Motivation

Am Morgen der meisten Arbeitstage nehme ich eine Abkürzung. Da ich vom Haupteingang des Gebäudes, in dem ich arbeite, bis zu dem Büro, in dem mein Schreibtisch steht, gefühlte 800 Meter in die Richtung laufe, aus der ich, vom U-Bahnhof aus, gerade gekommen bin, gehe ich meist durch die erste Toreinfahrt des Geländes auf den Hof und zu einem uralten Lastenaufzug (Baujahr 1911!), zu dem ich einen Schlüssel habe, und der mich nach einer zittrigen Fahrt direkt gegenüber meiner Bürotür ausspuckt.
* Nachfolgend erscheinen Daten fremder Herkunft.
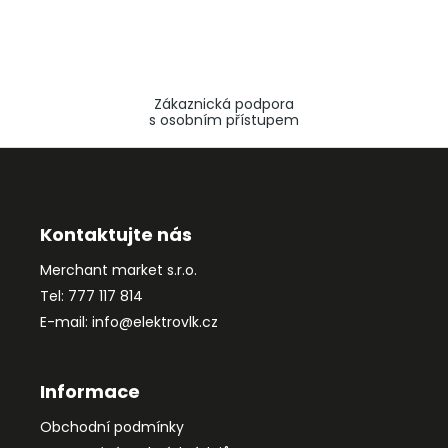
Zákaznická podpora
s osobním přístupem
Z
á
p
a
Kontaktujte nás
t
Merchant market s.r.o.
í
Tel: 777 117 814
E-mail: info@elektrovlk.cz
Informace
Obchodní podmínky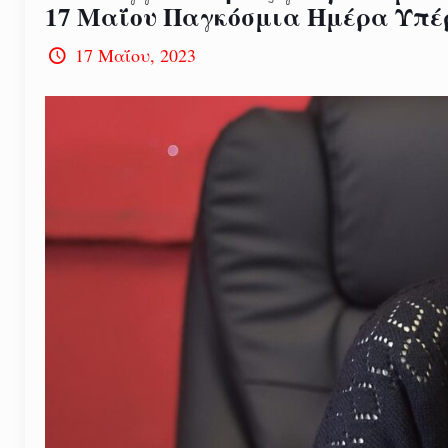
17 Μαΐου Παγκόσμια Ημέρα Υπέ
17 Μαΐου, 2023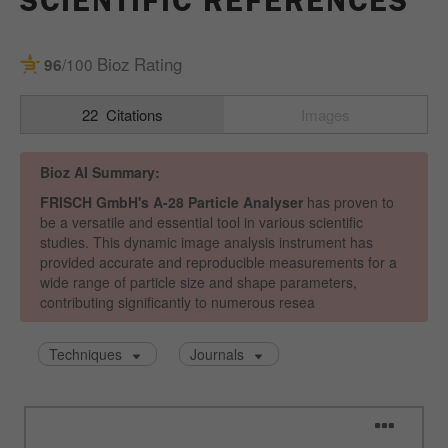
SCIENTIFIC REFERENCES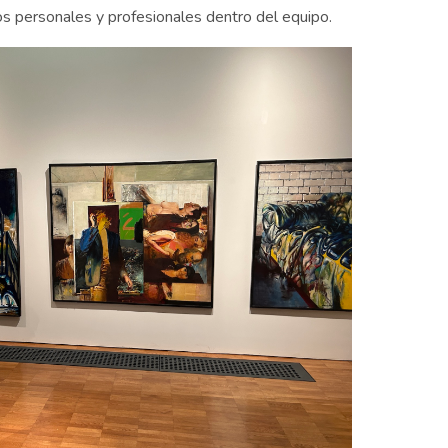
zos personales y profesionales dentro del equipo.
Was wär das Leben ohne ein gewisses Risiko? (U. Roski)

Aber das ist gar nicht die Geschichte. Auf dem Weg zu dem Aufzug komme ich an einem Call Center vorbei. Für Unkundige: Das sind die Firmen, die im Auftrag anderer Firmen Menschen anrufen, die eigentlich nicht angerufen werden wollen.

Das Call Center in question hat nun, ebenso wie mein Arbeitgeber, Fläche in einem alten Industriegebäude angemietet. Auf dem Weg zur Arbeit sehe ich dort um diese Jahreszeit frierende Menschen, die darauf warten, kurz vor Dienstbeginn die Fabrikhalle betreten zu dürfen, in der sie fremde Menschen anrufen sollen. Und auf dem Weg nach Hause herrscht dort reger Betrieb, und die Raucher unter den Telefonarbeitern stehen frierend auf dem Hof, weil in der Halle das Rauchen verboten ist.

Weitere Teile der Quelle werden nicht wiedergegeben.